1. Introduction
In recent years, with the continuous improvement of the metro network, the metro has become one of the basic guaranteed facilities for the traffic operation of large cities in China. By the end of 2021, there were 283 [
1] metro operating lines opened in 50 cities nationwide, with a total operating line length of 9206.8 km. Due to its on-time, fast, and comfortable features attracting a large number of passengers, the national urban metro completed 23.71 billion passenger trips in 2021, an increase of about 35% compared with 2020. At the same time, as more and more residents take metro as the preferred mode of transportation for daily travel, its share of public transportation is also growing. The share ratio of national metro passenger volume to total public transportation passenger volume has increased from 38.7% in 2020 to 43.4% in 2021, among which eight cities, namely Beijing, Shanghai, Guangzhou, Chengdu, Shenzhen, Nanjing, Nanning, and Hangzhou, have a share ratio of metro passenger volume to public transportation of more than 50%, which indicates that China’s demand for metro is growing and it is playing an extremely important role in the transportation of many big cities.
However, the huge passenger flow adds more challenges to the daily operation of the metro. Crowded carriages and waiting lounges, difficult walking facilities in and out of stations, and transfer lanes have led to a series of problems such as reduced efficiency, service level, and safety of passengers entering and exiting stations and transferring to and from stations. The study of walking time in metro stations is useful for operators to make preliminary assessments of the level of walking service in stations and improve station services. At the same time, passenger flow is the basis for developing and coordinating operation plans, and walking time, as a highly variable part of the travel time chain, is an important basis for improving the accuracy of passenger flow allocation. Finally, for companies providing passenger path planning, such as Baidu, Gaode, and other route planning companies, they need to use walking time parameters to improve the reference time for path planning, and thus provide more accurate planning services.

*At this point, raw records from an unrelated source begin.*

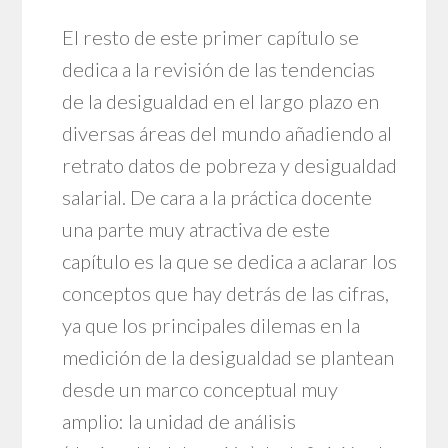
El resto de este primer capítulo se
dedica a la revisión de las tendencias
de la desigualdad en el largo plazo en
diversas áreas del mundo añadiendo al
retrato datos de pobreza y desigualdad
salarial. De cara a la práctica docente
una parte muy atractiva de este
capítulo es la que se dedica a aclarar los
conceptos que hay detrás de las cifras,
ya que los principales dilemas en la
medición de la desigualdad se plantean
desde un marco conceptual muy
amplio: la unidad de análisis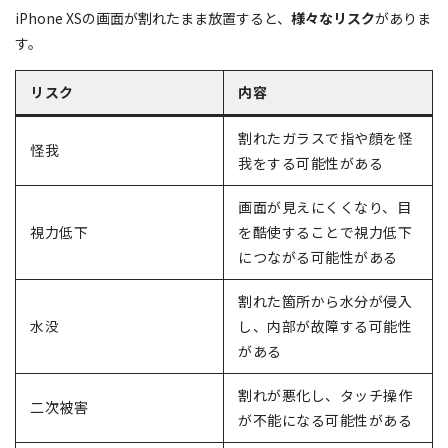
iPhone XSの画面が割れたまま放置すると、
様々なリスク
がありま
す。
リスク
内容
割れたガラスで指や顔を怪
怪我
我をする可能性がある
画面が見えにくくなり、目
視力低下
を酷使することで視力低下
につながる可能性がある
割れた箇所から水分が侵入
水没
し、内部が故障する可能性
がある
割れが悪化し、タッチ操作
二次被害
が不能になる可能性がある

In the past, walking time was usually obtained by manual investigation. Du et al. and Zhao [
2,
3] designed a sampling survey method based on the influencing factors of passenger walking distance and walking speed to investigate the travel time of transfer passengers at transfer stations, and obtained the conclusion that the transfer travel time approximately obeys lognormal distribution; Zhou et al. [
4] obtained the relationship between the transfer walking speed and passenger volume of different types of facilities by investigating the data of station passenger flow and facility types, and finally calculated the transfer time model parameters using the curve fitting method. With the accumulation of AFC data, scholars found that the data records of a large number of passengers’ travel details can provide enough evidence to mine potential passenger behaviors, which provides the possibility of walk time imputation. Among the methods of using AFC data mining, scholars have mainly studied from the perspective of reducing the unknown quantity by combining travel time chains, which are mainly divided into three categories. One is to obtain part of the data through manual survey. Sun et al. [
5] proposed a method based on splitting travel time into timestamps of each constituent element and studied by combining travel time in AFC with partial data from field survey. Zhou et al. [
6] extrapolated the station walk time of all stations by manually investigating the access walk time of a station based on the travel time chain relationship of each combination in the transportation network. The second is to use the train operation diagram to derive the exit walking time data. Tong et al. [
7] designed a sampling survey method to investigate the travel time of transfer passengers in two directions of the Chongqing Metro transfer station. After verifying that the transfer travel time obeys normal distribution or lognormal distribution, the maximum likelihood estimation method is used to estimate the transfer travel time parameters in other directions. Scholars [
8,
9,
10] argue that most passengers do not stay in the station after arrival, so the difference between the arrival time of the train and the departure time of the passenger can be used to project the departure walking time of the passenger. Paul et al. [
11] found upon calculating walking time ratios for access, exit, and transfer based on manual research, and after matching exit walking times with train schedules using AFC transaction data, that the ratios were used to derive walking times for access and transfer. Similar, Eltved et al. [
12] put forward an estimation of transfer time distribution from bus station to train platform based on the matching of smart card data and vehicle automatic positioning data. Yan [
13], based on the assumption that passengers’ arrival obeys uniform distribution, calculates the distribution of passengers’ outbound travel time by using train arrival data and passengers’ outbound time, and calculates the distribution parameters of inbound travel time by using OD travel time without transfer after the train departure interval is known. Third, the variables were reduced by combining travel time chain components. Wu [
14] divided the travel time into two components: fixed on-train time and random access and exit plus waiting time, and assumed that all ODs obeyed the same normal distribution to find the mean and variance of the random time component, and then, by inputting the in/out station and first station waiting time distributions, deriving the transfer time distribution. Based on the assumption of equal walking time in and out of stations with similar station layouts, Liang [
15] and Jia et al. [
16] used the travel time of passengers without waiting for trains in ODs with unique transfer paths to derive the walking time in and out of stations at different times, and verified that the walking time in and out of stations obeyed a normal distribution. Zhao [
17] calculated the minimum access and exit walking time of each station by selecting the minimum travel time between ODs, considering that the waiting time is zero at this time, and based on the constraint that the sum of access walking time of all stations in the whole metro network is equal to the sum of exit walking time, the minimum access and exit walking time of each station is calculated using the Nanjing Metro, and then the minimum transfer walking time is found.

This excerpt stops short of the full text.